For the first few months she asked him about his memories, retold stories in an attempt to make them real to him. He tried hard, no one could have disputed that, but somewhere in those disarranged neurons the fire that had consumed him had been quenched, and she wasn't enough to rekindle it. After a while she only updated him on the latest X-Files, and, if she hoped that one of the cases might trigger the old enthusiasm, neither of them found it necessary to discuss the matter.

"I miss you," he said one night early in the winter. And then there was just his breath across the phone lines, familiar and terrifying.

They never lied to one another, not out loud, not if it wasn't personal. She and Mulder hadn't, and she still owed his memory that honesty. "How can you?" she asked.

"Dana—" he began, and for a hot second she wanted to hurt him, physically. If she could have she would have reached out across the miles and pistol-whipped him. But then—"she wasn't entirely made up. I can still recognize so much in you."

Which was better, but not enough. "Then you're missing her," she said, her voice like a pond in winter.

"No," he said, that broken sincerity she knew so well. "She's gone. But you're not, Scully."

And even if it was that profiler's genius speaking in him, she wanted to believe him. More than she'd ever wanted to disbelieve the other things.

"You can't be him," she said, shutting down her false hopes. She didn't say, because she only feared it occasionally, that Mulder would be happier nonexistent—most of the time she thought that Mulder would want to be fighting still, for the barest chance to save Samantha or explain what had happened to her or expose the men whose machinations had brought them to this place. Most of the time she thought that he would grieve with her, if he could have. "You do good work. You're a fine agent and," she fought through the stiffness, "I am proud to call you my friend."

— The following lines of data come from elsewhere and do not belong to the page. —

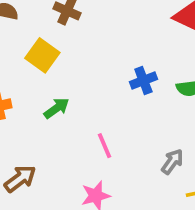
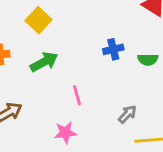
green arrow: (57, 108) -> (44, 62), size x1.4

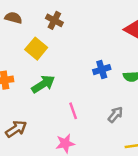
gray arrow: (127, 114) -> (115, 115), moved

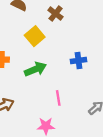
blue cross: (102, 70) -> (78, 60), moved

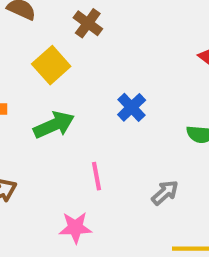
blue cross: (78, 60) -> (132, 107), turned -35

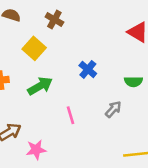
gray arrow: (165, 193) -> (113, 109), moved
pink star: (75, 228) -> (36, 150), moved

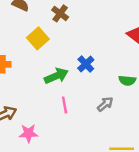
green arrow: (40, 86) -> (56, 76), moved

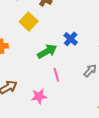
pink star: (28, 133) -> (39, 96), moved

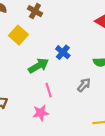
pink star: (39, 96) -> (41, 113), moved

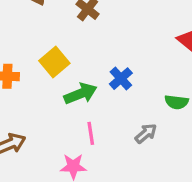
yellow square: (18, 35) -> (54, 62), moved

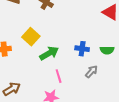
blue cross: (121, 79) -> (82, 49), moved, turned -32

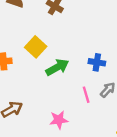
pink line: (59, 76) -> (86, 95), moved

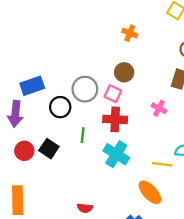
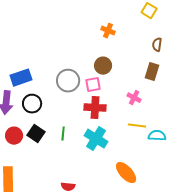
pink square: (113, 94) -> (93, 85), turned -35
black circle: (60, 107) -> (32, 104), moved
green line: (83, 135) -> (63, 134), moved
yellow line: (162, 164) -> (137, 126), moved

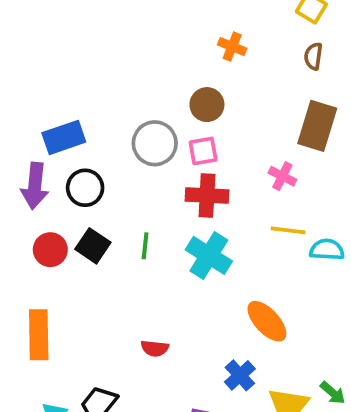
brown semicircle: (157, 45) -> (313, 56), moved
brown circle: (103, 66) -> (207, 105), moved
brown rectangle: (152, 72) -> (317, 126), size x1.4

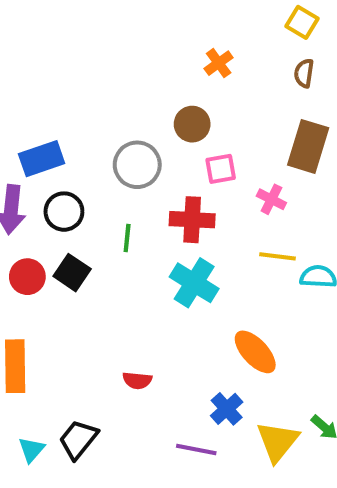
orange cross: (232, 47) -> (219, 63), turned 32
pink square: (203, 151) -> (221, 169), moved
green line: (145, 246) -> (127, 238), moved

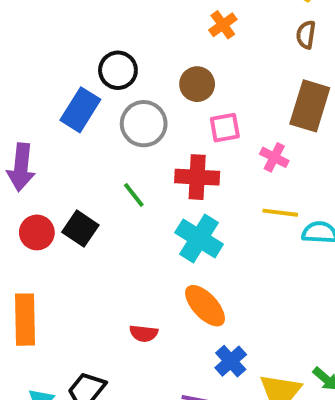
blue rectangle: (42, 159) -> (80, 110), moved, turned -39
black circle: (64, 212) -> (118, 70), moved
green line: (127, 238) -> (134, 195), turned -44
orange ellipse: (255, 352) -> (205, 306), moved

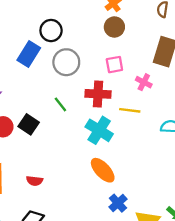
brown circle: (197, 84) -> (114, 27), moved
yellow line: (280, 213) -> (130, 110), moved
red semicircle: (144, 333) -> (35, 181), moved

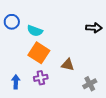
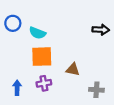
orange square: (39, 53) -> (42, 57), turned -35
gray cross: (90, 84) -> (96, 90), turned 32

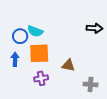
blue circle: (13, 23) -> (20, 36), moved
blue arrow: (17, 88) -> (15, 59), moved

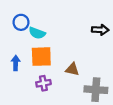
blue circle: (20, 36) -> (21, 22), moved
gray cross: (90, 84) -> (96, 90), size x1.5

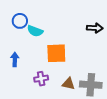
orange square: (41, 57) -> (56, 53), moved
brown triangle: (72, 69) -> (68, 84), moved

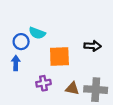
blue circle: (20, 21) -> (21, 42), moved
black arrow: (95, 28) -> (93, 46), moved

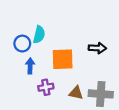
cyan semicircle: (37, 33) -> (39, 35), turned -98
blue arrow: (16, 63) -> (30, 66), moved

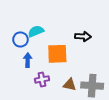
cyan semicircle: (39, 35) -> (36, 31), turned -126
black arrow: (97, 48) -> (83, 36), moved

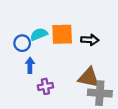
orange square: (57, 54) -> (62, 34), moved
brown triangle: (70, 85) -> (89, 78), moved, size x1.5

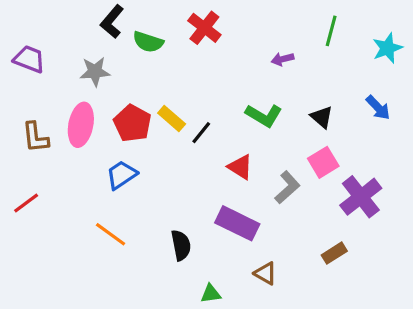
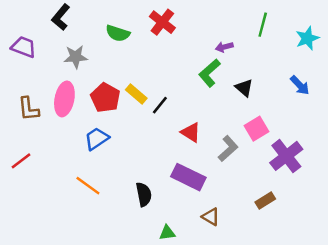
black L-shape: (112, 22) -> (61, 17), moved
green L-shape: (264, 115) -> (209, 73), moved, turned 108
black triangle: (322, 117) -> (244, 88), moved

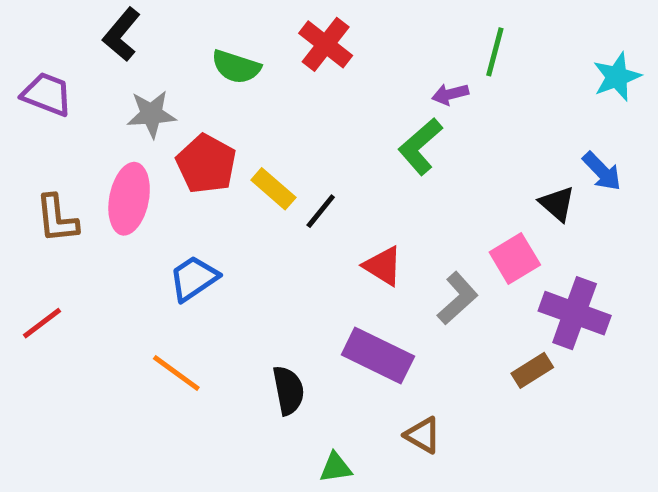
green line: (263, 25) -> (495, 52), moved
black triangle: (244, 88) -> (557, 204), moved
red pentagon: (105, 98) -> (206, 164), moved
purple cross: (286, 156) -> (575, 313), turned -32
brown rectangle: (265, 201) -> (532, 370), moved

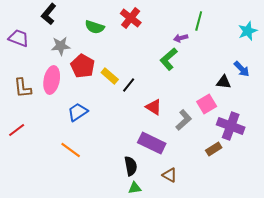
black triangle: (557, 204) -> (224, 82), turned -35
black semicircle: (288, 390) -> (131, 166), moved

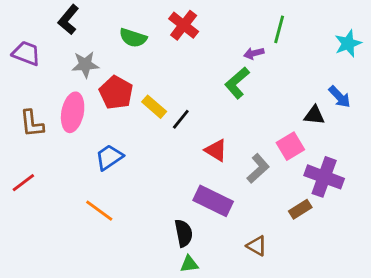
brown triangle: (170, 175) -> (257, 246), moved

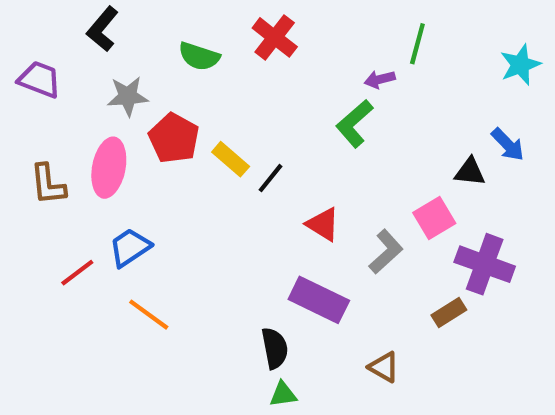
blue trapezoid: (109, 157) -> (130, 247), moved
red line: (23, 183) -> (77, 273), moved

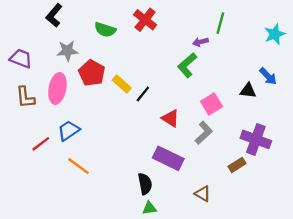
purple trapezoid: (40, 79) -> (21, 59), moved
pink square: (434, 218) -> (212, 104), moved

Now they were breathing together, her a little faster, not quite in sync any more than they had ever been.

"So that's it," he said, and the finality of it was something that Mulder would never have accepted.

"Take care of yourself, Fox," she said, and hung up the phone. In the morning, she'd talk to Skinner about finding someone to bring on board who might be able to handle the X-Files. Someone with a good imagination and no family; not a partner, surely, but perhaps an assistant and a gun arm.

Mulder would have understood the need to keep moving even when there was nothing left.

She hoped he wouldn't call again.

Where she was going, he couldn't follow.